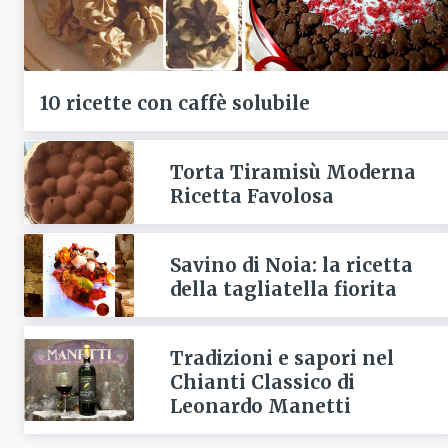
10 ricette con caffè solubile
Torta Tiramisù Moderna
Ricetta Favolosa
Savino di Noia: la ricetta
della tagliatella fiorita
Tradizioni e sapori nel
Chianti Classico di
Leonardo Manetti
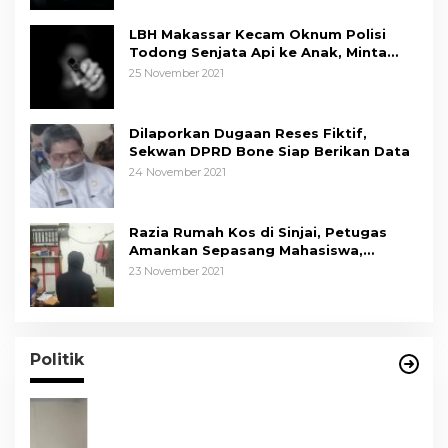
LBH Makassar Kecam Oknum Polisi
Todong Senjata Api ke Anak, Minta
Kapolda Sulsel Tindak Tegas
25 November 2021
Dilaporkan Dugaan Reses Fiktif,
Sekwan DPRD Bone Siap Berikan Data
24 November 2021
Razia Rumah Kos di Sinjai, Petugas
Amankan Sepasang Mahasiswa,
Mengaku Berpacaran
23 November 2021
Politik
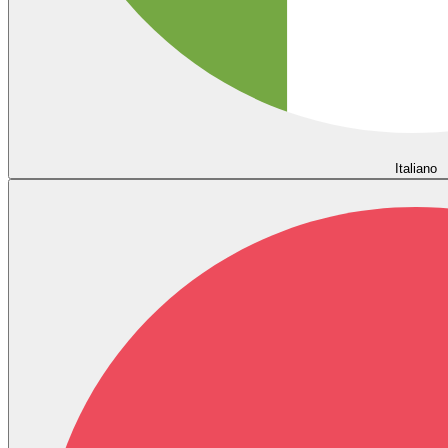
Italiano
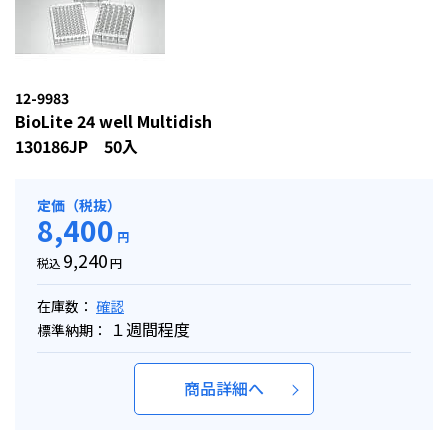
12-9983
BioLite 24 well Multidish
130186JP 50入
定価（税抜）
8,400
円
9,240
税込
円
在庫数：
確認
１週間程度
標準納期：
商品詳細へ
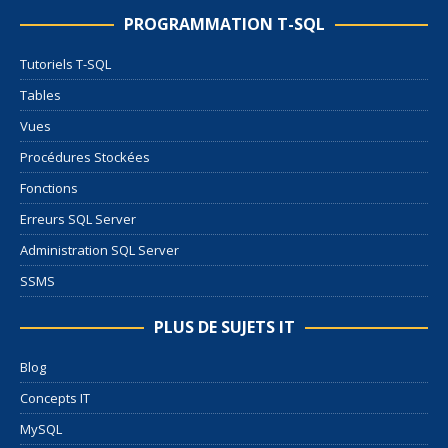
PROGRAMMATION T-SQL
Tutoriels T-SQL
Tables
Vues
Procédures Stockées
Fonctions
Erreurs SQL Server
Administration SQL Server
SSMS
PLUS DE SUJETS IT
Blog
Concepts IT
MySQL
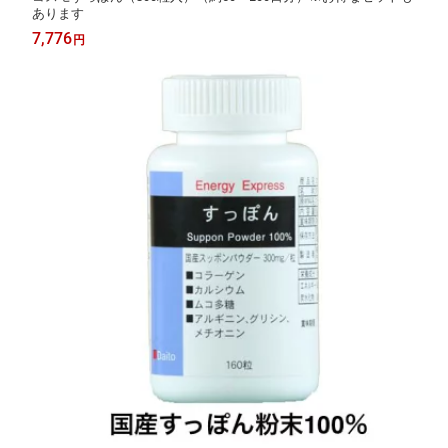
あります
7,776
円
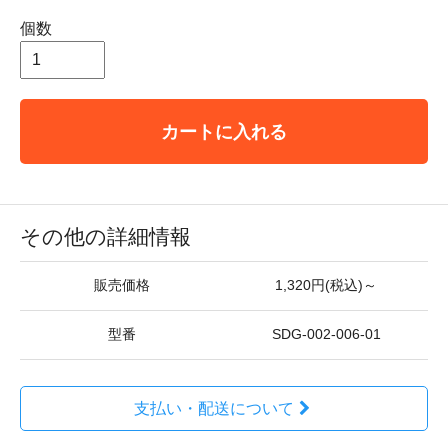
個数
カートに入れる
その他の詳細情報
販売価格
1,320円(税込)～
型番
SDG-002-006-01
支払い・配送について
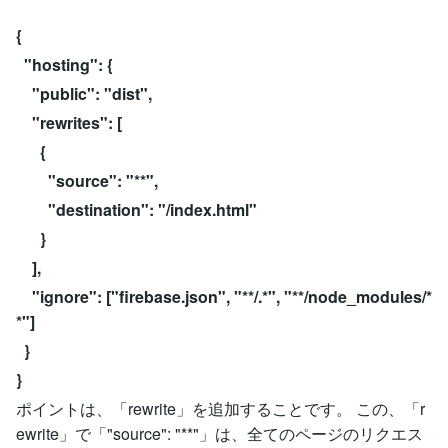
{
"hosting": {
"public": "dist",
"rewrites": [
{
"source": "**",
"destination": "/index.html"
}
],
"ignore": ["firebase.json", "**/.*", "**/node_modules/*
*"]
}
}
ポイントは、「rewrite」を追加することです。 この、「r
ewrite」で「"source": "**"」は、全てのページのリクエス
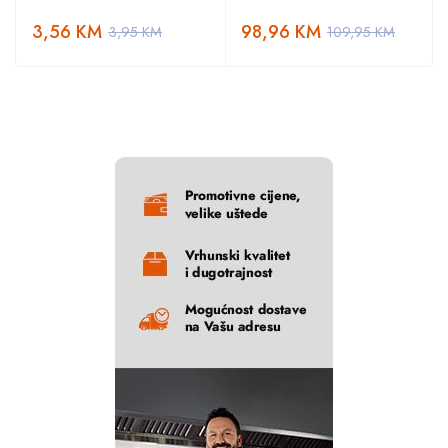
3,56
KM
98,96
KM
3,95
KM
109,95
KM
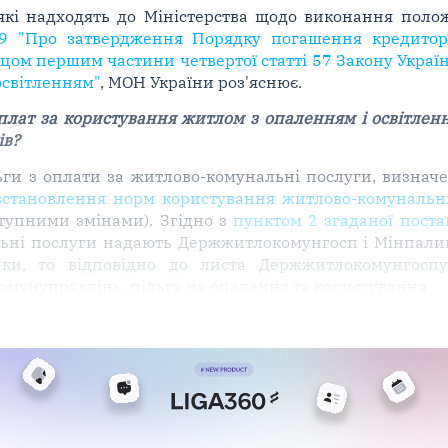
 які надходять до Міністерства щодо виконання пол
79 "Про затвердження Порядку погашення кредиторс
цом першим частини четвертої статті 57 Закону Україн
освітленням"
, МОН України роз'яснює.
плат за користування житлом з опаленням і освітленн
ів?
ьги з оплати за житлово-комунальні послуги, визнач
о встановлення норм користування житлово-комуналь
тупними змінами). Згідно з
пунктом 2 згаданої пост
льні послуги надають Держжитлокомунгосп і Мінпалив
ки, то відповідно до листа Держжитлокомунгоспу 
мунуправлінь, пільга на опалення та користування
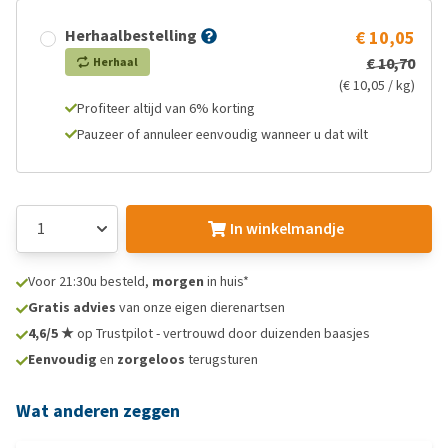
Herhaalbestelling
€ 10,05
€ 10,70
Herhaal
(€ 10,05 / kg)
Profiteer altijd van 6% korting
Pauzeer of annuleer eenvoudig wanneer u dat wilt
In winkelmandje
Voor 21:30u besteld,
morgen
in huis*
Gratis advies
van onze eigen dierenartsen
4,6/5 ★
op Trustpilot - vertrouwd door duizenden baasjes
Eenvoudig
en
zorgeloos
terugsturen
Wat anderen zeggen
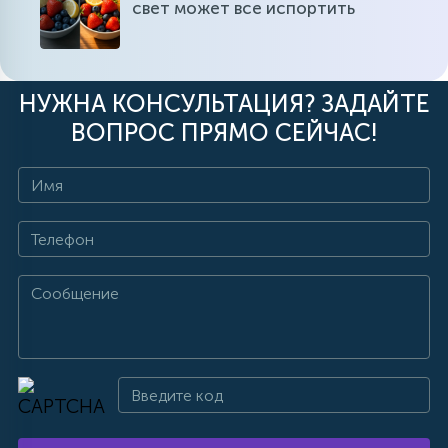
свет может все испортить
НУЖНА КОНСУЛЬТАЦИЯ? ЗАДАЙТЕ
ВОПРОС ПРЯМО СЕЙЧАС!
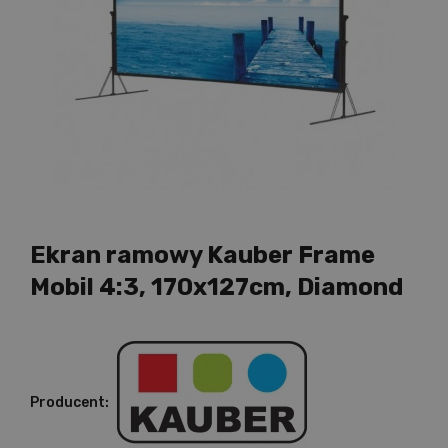
Ekran ramowy Kauber Frame
Mobil 4:3, 170x127cm, Diamond
Producent:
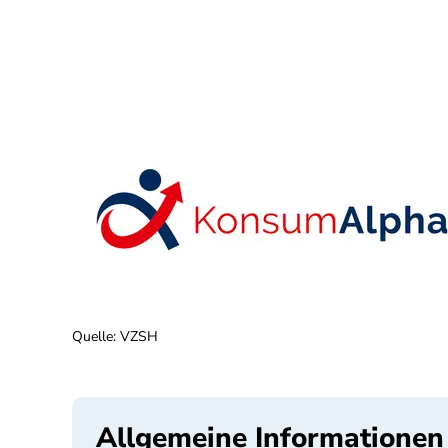
Quelle
:
VZSH
Allgemeine Informationen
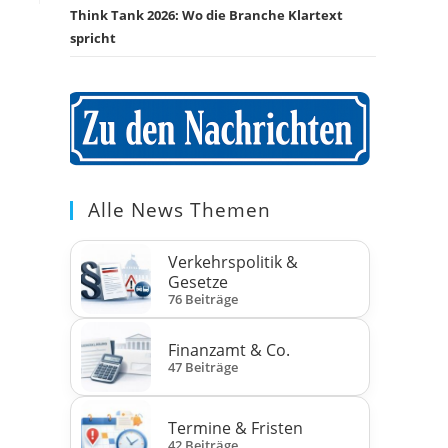
Think Tank 2026: Wo die Branche Klartext
spricht
Alle News Themen
Verkehrspolitik &
Gesetze
76 Beiträge
Finanzamt & Co.
47 Beiträge
Termine & Fristen
42 Beiträge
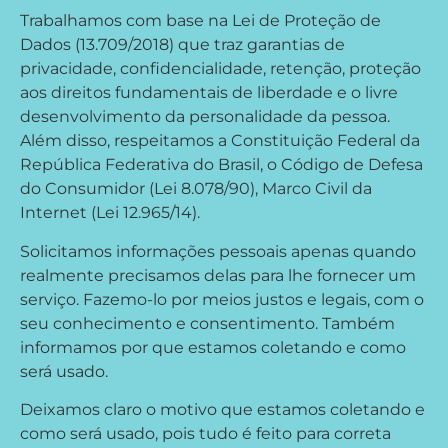
Trabalhamos com base na Lei de Proteção de
Dados (13.709/2018) que traz garantias de
privacidade, confidencialidade, retenção, proteção
aos direitos fundamentais de liberdade e o livre
desenvolvimento da personalidade da pessoa.
Além disso, respeitamos a Constituição Federal da
República Federativa do Brasil, o Código de Defesa
do Consumidor (Lei 8.078/90), Marco Civil da
Internet (Lei 12.965/14).
Solicitamos informações pessoais apenas quando
realmente precisamos delas para lhe fornecer um
serviço. Fazemo-lo por meios justos e legais, com o
seu conhecimento e consentimento. Também
informamos por que estamos coletando e como
será usado.
Deixamos claro o motivo que estamos coletando e
como será usado, pois tudo é feito para correta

· · ·

— TASK INSTRUCTIONS —
State how many lines of the entries above include the word "Beiträge", offering no text other than the number.

— RESULT BELOW —
3